While many of the online examples shove the database connection handle (your db var) into some global scope variable, this is also a bad practice that will lead to errors down the road. Only access the db var within your callbacks as a parameter. In other words, your openRequest.onsuccess function should pass the db variable to the query function. This also reduces the chances of any garbage collection issues later and leaving database connections open (which the designers of indexedDB allow for, but should generally be avoided).
If your movie ids are integers, it isn't clear to me why you are storing and retrieving them as strings. You can store integer values. You can pass an integer to store.get.
You are using for...in inappropriately. It will work, but for...in is intended for looping over the keys of object literals (like var x = {key:value}).

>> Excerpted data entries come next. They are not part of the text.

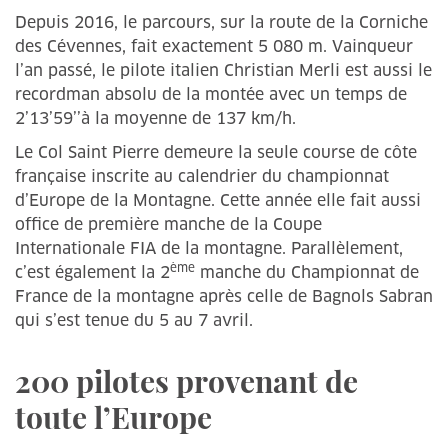
Depuis 2016, le parcours, sur la route de la Corniche
des Cévennes, fait exactement 5 080 m. Vainqueur
l’an passé, le pilote italien Christian Merli est aussi le
recordman absolu de la montée avec un temps de
2’13’59’’à la moyenne de 137 km/h.
Le Col Saint Pierre demeure la seule course de côte
française inscrite au calendrier du championnat
d’Europe de la Montagne. Cette année elle fait aussi
office de première manche de la Coupe
Internationale FIA de la montagne. Parallèlement,
ème
c’est également la 2
manche du Championnat de
France de la montagne après celle de Bagnols Sabran
qui s’est tenue du 5 au 7 avril.
200 pilotes provenant de
toute l’Europe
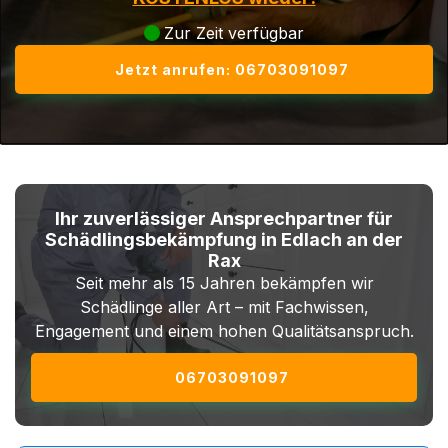
Zur Zeit verfügbar
Jetzt anrufen: 06703091097
Ihr zuverlässiger Ansprechpartner für
Schädlingsbekämpfung in Edlach an der
Rax
Seit mehr als 15 Jahren bekämpfen wir
Schädlinge aller Art – mit Fachwissen,
Engagement und einem hohen Qualitätsanspruch.
06703091097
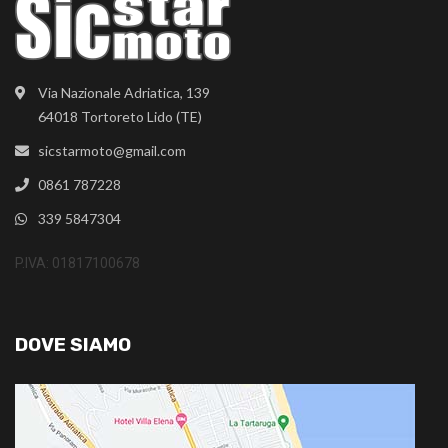
Via Nazionale Adriatica, 139
64018 Tortoreto Lido (TE)
sicstarmoto@gmail.com
0861 787228
339 5847304
P.IVA: 01817100678
DOVE SIAMO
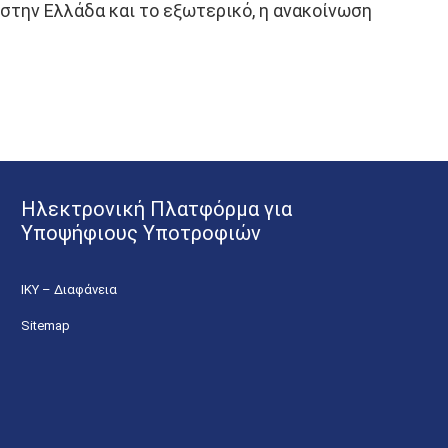
στην Ελλάδα και το εξωτερικό, η ανακοίνωση
Ηλεκτρονική Πλατφόρμα για
Υποψήφιους Υποτροφιών
ΙΚΥ – Διαφάνεια
Sitemap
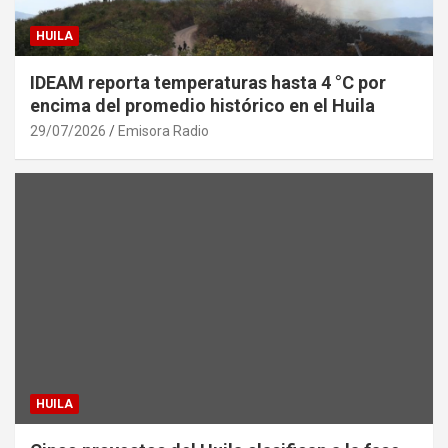
HUILA
IDEAM reporta temperaturas hasta 4 °C por
encima del promedio histórico en el Huila
29/07/2026
Emisora Radio
HUILA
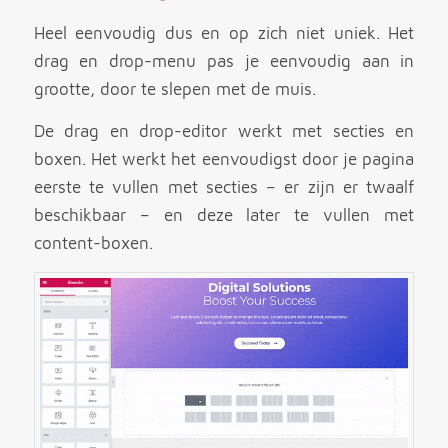
Heel eenvoudig dus en op zich niet uniek. Het
drag en drop-menu pas je eenvoudig aan in
grootte, door te slepen met de muis.
De drag en drop-editor werkt met secties en
boxen. Het werkt het eenvoudigst door je pagina
eerste te vullen met secties – er zijn er twaalf
beschikbaar – en deze later te vullen met
content-boxen.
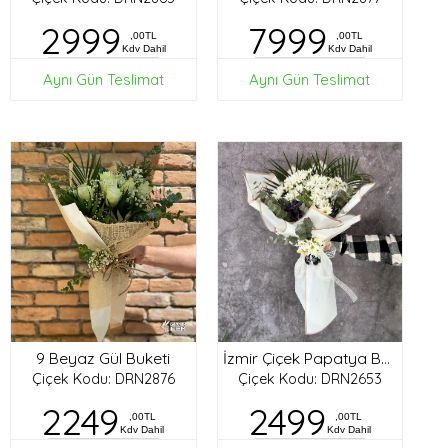
2999
7999
,00TL
,00TL
Kdv Dahil
Kdv Dahil
Aynı Gün Teslimat
Aynı Gün Teslimat
9 Beyaz Gül Buketi
İzmir Çiçek Papatya Buketi
Çiçek Kodu: DRN2876
Çiçek Kodu: DRN2653
2249
2499
,00TL
,00TL
Kdv Dahil
Kdv Dahil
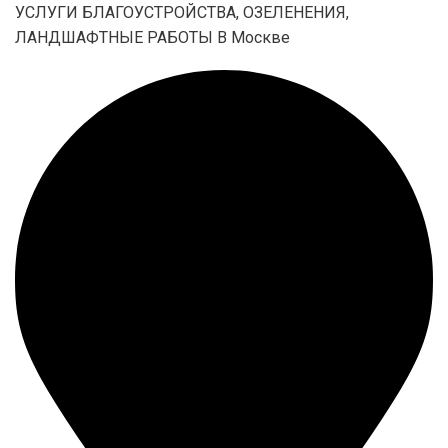
УСЛУГИ БЛАГОУСТРОЙСТВА, ОЗЕЛЕНЕНИЯ,
ЛАНДШАФТНЫЕ РАБОТЫ В Москве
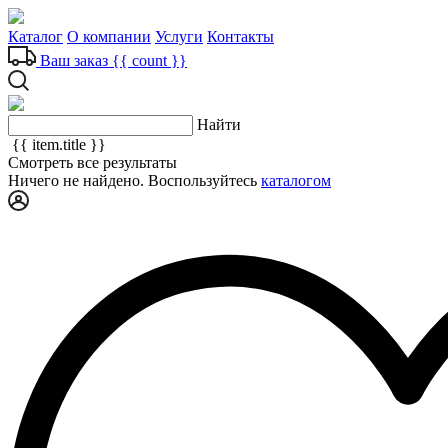
Каталог
О компании
Услуги
Контакты
Ваш заказ
{{ count }}
Найти
{{ item.title }}
Смотреть все результаты
Ничего не найдено. Воспользуйтесь
каталогом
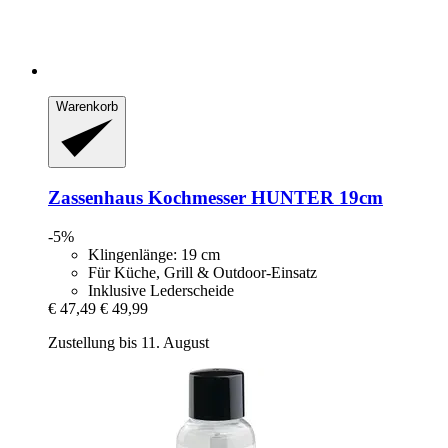
Warenkorb
Zassenhaus
Kochmesser HUNTER 19cm
-5%
Klingenlänge: 19 cm
Für Küche, Grill & Outdoor-Einsatz
Inklusive Lederscheide
€ 47,49
€ 49,99
Zustellung bis 11. August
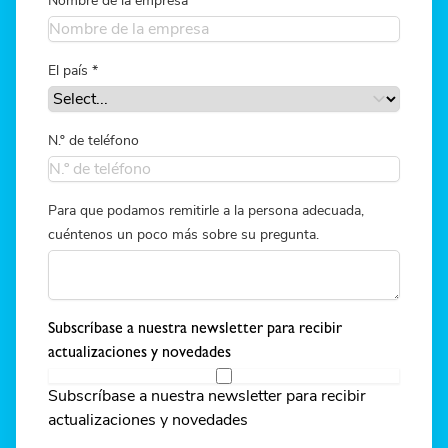
Nombre de la empresa
El país
*
N.º de teléfono
Para que podamos remitirle a la persona adecuada,
cuéntenos un poco más sobre su pregunta.
Subscríbase a nuestra newsletter para recibir
actualizaciones y novedades
Subscríbase a nuestra newsletter para recibir
actualizaciones y novedades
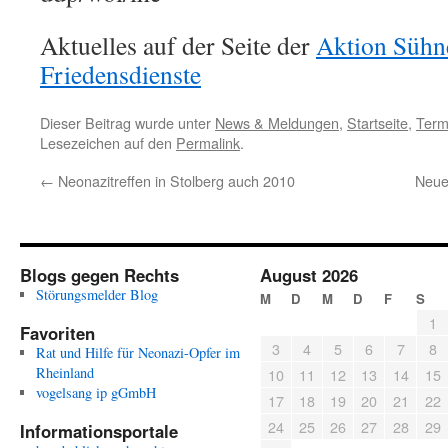
Aktuelles auf der Seite der
Aktion Sühn
Friedensdienste
Dieser Beitrag wurde unter
News & Meldungen
,
Startseite
,
Term
Lesezeichen auf den
Permalink
.
←
Neonazitreffen in Stolberg auch 2010
Neu
Blogs gegen Rechts
August 2026
Störungsmelder Blog
M
D
M
D
F
S
1
Favoriten
3
4
5
6
7
8
Rat und Hilfe für Neonazi-Opfer im
Rheinland
10
11
12
13
14
15
vogelsang ip gGmbH
17
18
19
20
21
22
24
25
26
27
28
29
Informationsportale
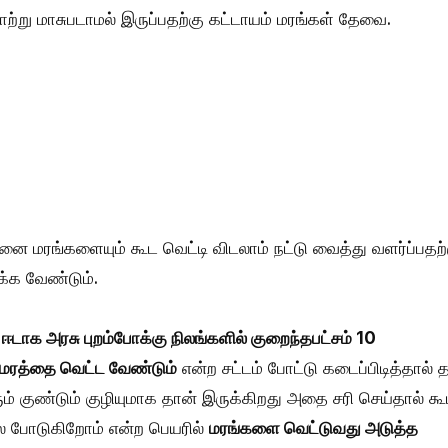
 காற்று மாசுபடாமல் இருப்பதற்கு கட்டாயம் மரங்கள் தேவை.
னை மரங்களையும் கூட வெட்டி விடலாம் நட்டு வைத்து வளர்ப்பதற்
க்க வேண்டும்.
ஈடாக அரசு புறம்போக்கு நிலங்களில் குறைந்தபட்சம் 10
 மரத்தை வெட்ட வேண்டும்
என்ற சட்டம் போட்டு கடைப்பிடித்தால் 
ம் குண்டும் குழியுமாக தான் இருக்கிறது அதை சரி செய்தால் க
லை போடுகிறோம் என்ற பெயரில்
மரங்களை வெட்டுவது அடுத்த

Use a normal for loop or use array.foreach when iterating over your movies array.
As you found out in your fixed code, it is better to use request.onsuccess and request.onerror. There is also a transaction.oncomplete. But I am not sure there is a request.oncomplete. What happens is you are setting the oncomplete property of an IDBRequestObject but this does nothing since the code never triggers it.
DOM 11 usually signals you tried to access a table that does not exist or is in an incorrect state. Usually this happens due to mistakes elsewhere, like onupgradeneeded never getting called when connecting. It is confusing, but given the way your code is setup, basically the db gets created the first time your page loads, but then never gets created again, so while developing, if you made changes, but do not increment your db version, you will never see them.